When a family sought refuge in Spokane recently, they fell through the community’s safety net. There to catch them was Morse, a member of the Central Seventh Day Adventist Church.
“That’s what God would want,” said Morse, 60.
She often sits in the foyer of her church at 828 W. Spofford Ave., where she welcomes new congregants. A month ago, Chrystie Thatcher’s family walked through the door. The 43-year-old woman had spent everything she had to get to Spokane with her two daughters and two granddaughters.
There was no money left over for a motel, and there were no vacancies at local homeless shelters, so Morse invited them to stay with her – Thatcher; her daughters Lorin, 18, and Kamrin, 12; her granddaughter Mariah, 8; and Lorin’s 11-month-old daughter Ocean.
When Thatcher was joined this week by her husband, Tom Zinn, Morse put four of the family members up in an inexpensive Airway Heights motel, keeping only Lorin and the baby in her modest home.
Morse helped Thatcher enroll Kamrin and Mariah in public school. Thatcher’s husband, a roofer by trade, is looking for employment. Meanwhile, they have called every social service agency in town searching for temporary housing.
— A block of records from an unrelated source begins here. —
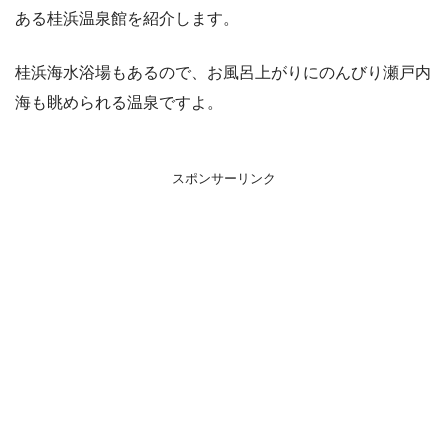
ある桂浜温泉館を紹介します。
桂浜海水浴場もあるので、お風呂上がりにのんびり瀬戸内
海も眺められる温泉ですよ。
スポンサーリンク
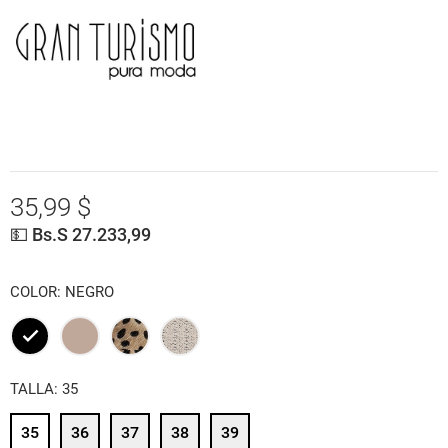
35,99 $
💵 Bs.S 27.233,99
COLOR: NEGRO
NEGRO
BEIGE
ANIMAL
PITON
TALLA: 35
PRINT
35
36
37
38
39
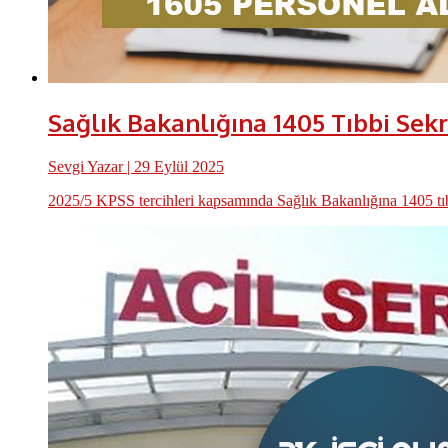
Sağlık Bakanlığına 1405 Tıbbi Sekr
Sevgi Yazar
| 29 Eylül 2025
2025/5 KPSS tercihleri kapsamında Sağlık Bakanlığına 1405 tıbbi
The Salvation Army’s Family Emergency shelter, the only one that accepts couples, has a waiting list. Some shelters have wait times of up to six months, and others require a referral even if there were an opening. Morse has filled three pages of a notebook with the names, addresses and phone numbers of agencies that so far have been unable to help.
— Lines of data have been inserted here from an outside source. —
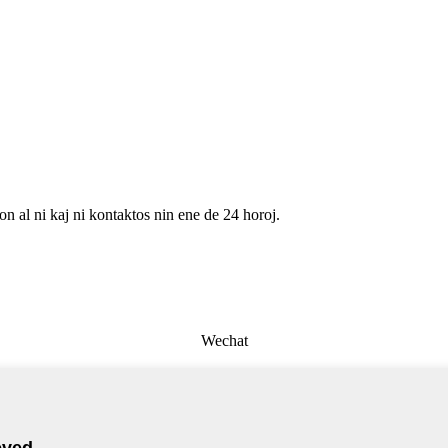
on al ni kaj ni kontaktos nin ene de 24 horoj.
Wechat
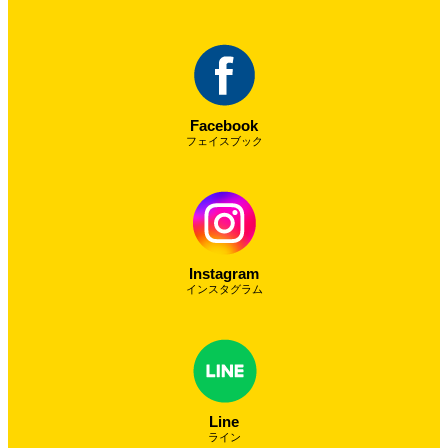
Facebook
フェイスブック
Instagram
インスタグラム
Line
ライン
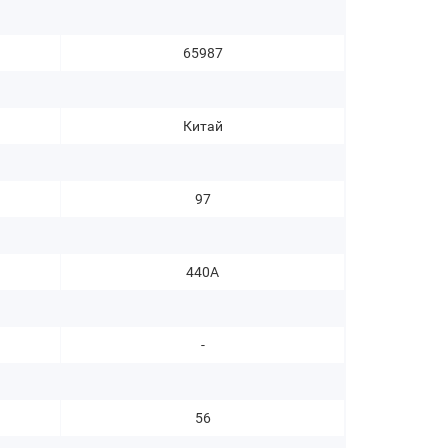
65987
Китай
97
440A
-
56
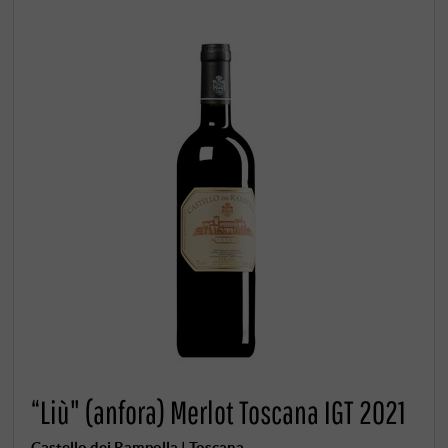
“Liù" (anfora) Merlot Toscana IGT 2021
Castello dei Rampolla | Toscana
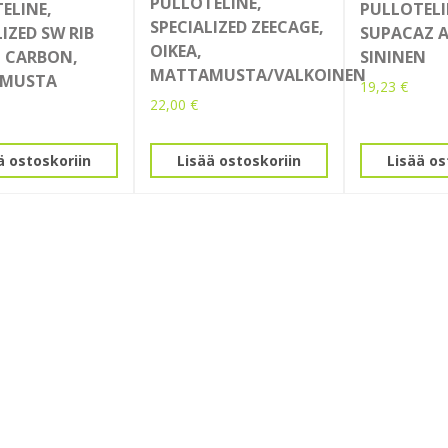
PULLOTELINE,
ELINE,
PULLOTELI
SPECIALIZED ZEECAGE,
IZED SW RIB
SUPACAZ 
OIKEA,
II CARBON,
SININEN
MATTAMUSTA/VALKOINEN
MUSTA
19,23
€
22,00
€
ä ostoskoriin
Lisää ostoskoriin
Lisää os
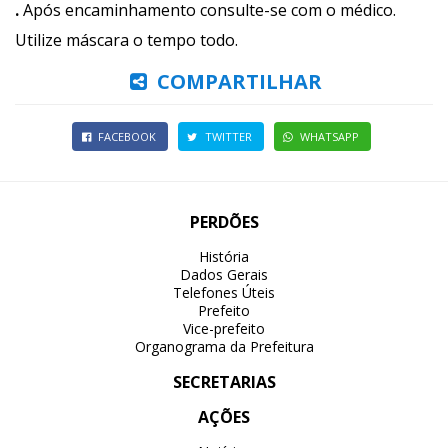
.
Após encaminhamento consulte-se com o médico.
Utilize máscara o tempo todo.
COMPARTILHAR
FACEBOOK
TWITTER
WHATSAPP
PERDÕES
História
Dados Gerais
Telefones Úteis
Prefeito
Vice-prefeito
Organograma da Prefeitura
SECRETARIAS
AÇÕES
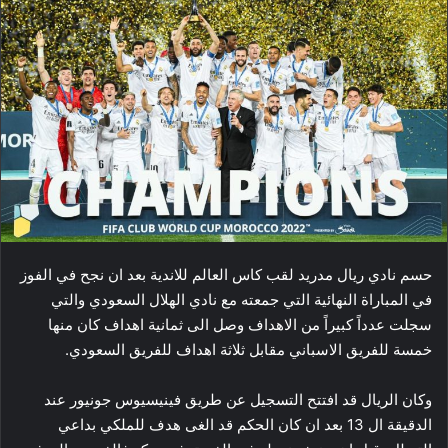
حسم نادي ​ريال مدريد​ لقب ​كاس العالم للاندية​ بعد ان نجح في الفوز
في المباراة النهائية التي جمعته مع نادي ​الهلال​ السعودي والتي
سجلت عدداً كبيراً من الاهداف وصل الى ثمانية اهداف كان منها
خمسة للفريق الاسباني مقابل ثلاثة اهداف للفريق السعودي.
وكان الريال قد افتتح التسجيل عن طريق فينيسيوس جونيور عند
الدقيقة ال 13 بعد ان كان الحكم قد الغى هدف للملكي بداعي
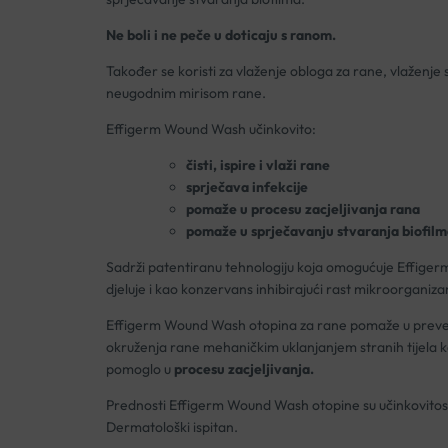
Ne boli i ne peče u doticaju s ranom.
Također se koristi za vlaženje obloga za rane, vlaženje 
neugodnim mirisom rane.
Effigerm Wound Wash učinkovito:
čisti, ispire i vlaži rane
sprječava infekcĳe
pomaže u procesu zacjeljivanja rana
pomaže u sprječavanju stvaranja biofilm
Sadrži patentiranu tehnologiju koja omogućuje Effiger
djeluje i kao konzervans inhibirajući rast mikroorganiz
Effigerm Wound Wash otopina za rane pomaže u prevenci
okruženja rane mehaničkim uklanjanjem stranih tĳela ko
pomoglo u
procesu zacjeljivanja.
Prednosti Effigerm Wound Wash otopine su učinkovitost 
Dermatološki ispitan.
“You have to be in a program to get into a program,” Morse complained.
Frustrated, Morse offers advice to people contributing to these agencies: “Make sure the money they are giving is really opening doors for people in need.”
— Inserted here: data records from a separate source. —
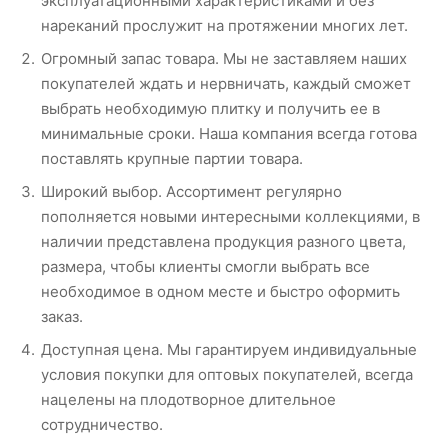
эксплуатационными характеристиками и без
нареканий прослужит на протяжении многих лет.
Огромный запас товара. Мы не заставляем наших
покупателей ждать и нервничать, каждый сможет
выбрать необходимую плитку и получить ее в
минимальные сроки. Наша компания всегда готова
поставлять крупные партии товара.
Широкий выбор. Ассортимент регулярно
пополняется новыми интересными коллекциями, в
наличии представлена продукция разного цвета,
размера, чтобы клиенты смогли выбрать все
необходимое в одном месте и быстро оформить
заказ.
Доступная цена. Мы гарантируем индивидуальные
условия покупки для оптовых покупателей, всегда
нацелены на плодотворное длительное
сотрудничество.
Thatcher’s family came to Spokane from Yuba City, Calif., in search of sanctuary after the criminal justice system failed them.
In August 2001, Thatcher’s 19-year-old daughter, Erin, was shot in the neck by Dajuan Martelle Williams, the father of her unborn baby, according to reports in Yuba City’s local newspaper, where Morse worked in the mailroom.
Erin – in a coma from which she would never recover – was kept on life support until her child was born in January 2002. Erin died the following month. Family friends adopted the baby, and Thatcher took Erin’s other child, Mariah, who was 1 year old when her mother was shot.
Williams, who had faced a murder charge, pleaded no contest to involuntary manslaughter and was sentenced to six years in prison. Despite the state’s promise to the family that he would not be paroled into the community, Williams was released in Yuba City.
When Thatcher saw her daughter’s killer on the street, she called the parole officer and reminded him of the state’s promise.
“You’re right, he wasn’t supposed to be paroled here,” the officer told her. She never heard from the officer again.
So Thatcher gathered up what remained of her family and fled in fear. A family friend who had lived in Spokane recommended she head to the Inland Northwest and seek help at the friend’s former church, Central Seventh Day Adventist. There Thatcher found Morse.
“We came to Spokane because we heard it was a good place,” Thatcher said. “But we can’t rely on Eunice to do everything.”
Morse, who lives on Social Security, has paid the family’s motel bill until today and is trying to scrape a little money together for another week’s stay.
“No matter what you have, you can always share it with somebody,” Morse said. “Maybe that’s why God brought all this to light.”